It happens then RTPENGINE throws an error in kernel mode - error allocate memory.

This happens in the proc_blist_read function, which outputs information about RTP statistics to user space.
After this error, RTP statistics are not generated.

It looks like we don't push to the user space the statistic about kernel mode and it could leads to the issue with call drops by RTP timeout and wrong MOS.

Anything else?

No response

dfxdj commented 2 months ago

Looks like you're just out of memory. There was an skb leak fixed in 11.5.1.19. You should update.

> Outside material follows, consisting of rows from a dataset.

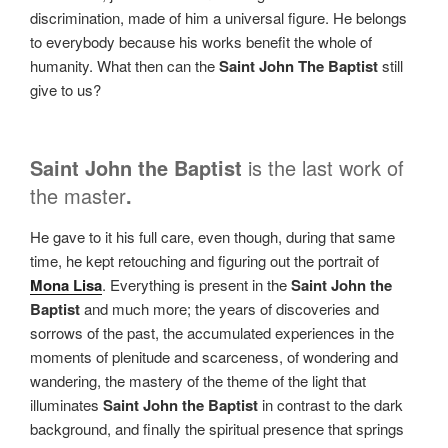
discrimination, made of him a universal figure. He belongs
to everybody because his works benefit the whole of
humanity. What then can the
Saint John The Baptist
still
give to us?
Saint John the Baptist
is the last work of
the master
.
He
gave to it his full care, even though, during that same
time, he kept retouching and figuring out the portrait of
Mona Lisa
. Everything is present in the
Saint John the
Baptist
and much more; the years of discoveries and
sorrows of the past, the accumulated experiences in the
moments of plenitude and scarceness, of wondering and
wandering, the mastery of the theme of the light that
illuminates
Saint John the Baptist
in contrast to the dark
background, and finally the spiritual presence that springs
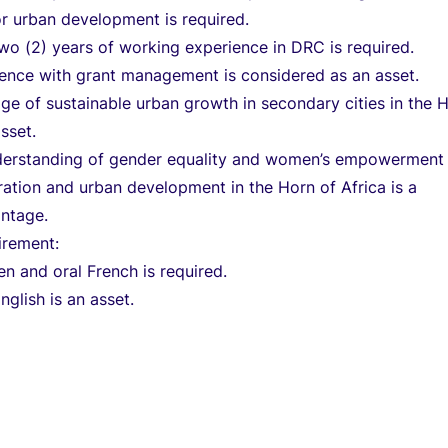
r urban development is required.
o (2) years of working experience in DRC is required.
ience with grant management is considered as an asset.
e of sustainable urban growth in secondary cities in the 
asset.
derstanding of gender equality and women’s empowerment 
gration and urban development in the Horn of Africa is a
antage.
irement:
en and oral French is required.
glish is an asset.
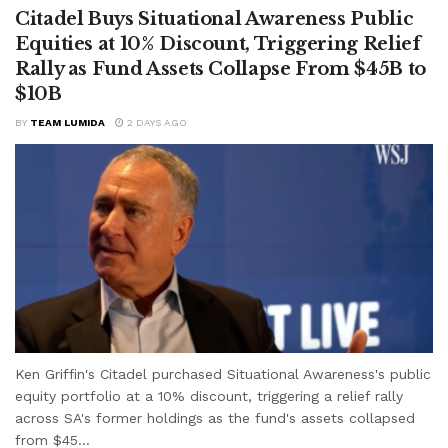
Citadel Buys Situational Awareness Public
Equities at 10% Discount, Triggering Relief
Rally as Fund Assets Collapse From $45B to
$10B
BY
TEAM LUMIDA
2 DAYS AGO
Ken Griffin's Citadel purchased Situational Awareness's public
equity portfolio at a 10% discount, triggering a relief rally
across SA's former holdings as the fund's assets collapsed
from $45...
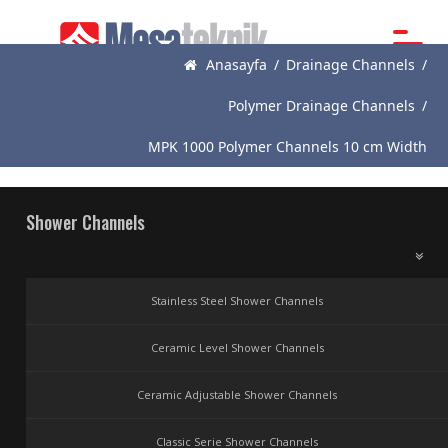
Anasayfa
/
Drainage Channels
/
Main
Page
Polymer Drainage Channels
/
About
MPK 1000 Polymer Channels 10 cm Width
Us
Products
Shower Channels
News
Catalogue
Stainless Steel Shower Channels
References
Ceramic Level Shower Channels
Contact
Ceramic Adjustable Shower Channels
Classic Serie Shower Channels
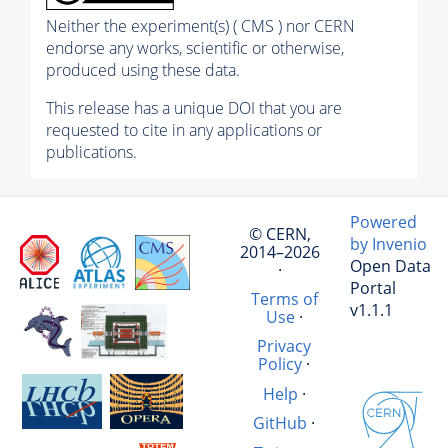
Neither the experiment(s) ( CMS ) nor CERN
endorse any works, scientific or otherwise,
produced using these data.
This release has a unique DOI that you are
requested to cite in any applications or
publications.
Powered
© CERN,
by Invenio
2014–2026
Open Data
·
Portal
Terms of
v1.1.1
Use
·
Privacy
Policy
·
Help
·
GitHub
·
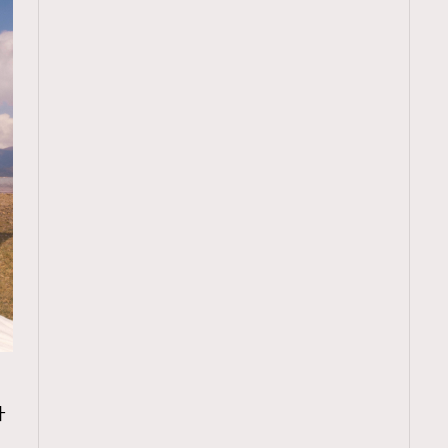
TRENDING
升
ressLikeAParisienne
Empower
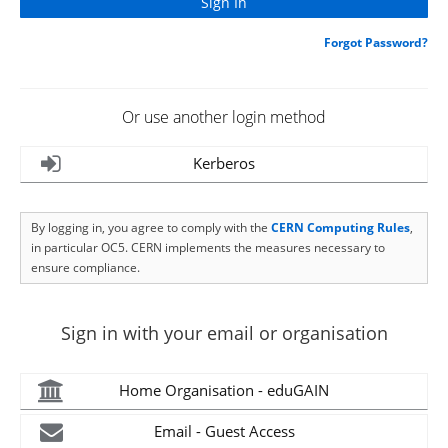
Forgot Password?
Or use another login method
Kerberos
By logging in, you agree to comply with the
CERN Computing Rules
,
in particular OC5. CERN implements the measures necessary to
ensure compliance.
Sign in with your email or organisation
Home Organisation - eduGAIN
Email - Guest Access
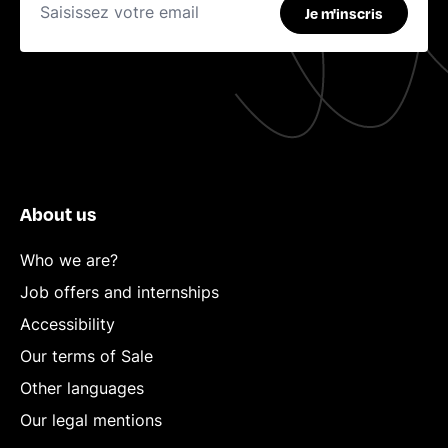
Je m'inscris
About us
Who we are?
Job offers and internships
Accessibility
Our terms of Sale
Other languages
Our legal mentions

YuriyFateev commented 1 month ago

Hello. After this fix https://github.com/sipwise/rtpengine/commit/6cc7ceb1e24eb1b4be8994b51471b92443e19a16 The problem remains, but appears much less frequently.

We also tried this

opp = kzalloc(sizeof(*opp), GFP_KERNEL);
    if (!opp) {
    set_current_state(TASK_UNINTERRUPTIBLE);
    schedule_timeout(msecs_to_jiffies(5));
    opp = kzalloc(sizeof(*opp), GFP_KERNEL);
        if (!opp) {
        set_current_state(TASK_UNINTERRUPTIBLE);
        schedule_timeout(msecs_to_jiffies(5));
        opp = kzalloc(sizeof(*opp), GFP_KERNEL);
            if (!opp) {
            printk(KERN_ERR "xt_RTPENGINE [%s:%i] Error allocate memory !!!!!", __FUNCTION__, __LINE__);
            goto err;
        }
    }
}

the problem did not recur. Without knowing the logic of the work, we are not entirely sure that this will be correct. Can you confirm or deny this? Thank you.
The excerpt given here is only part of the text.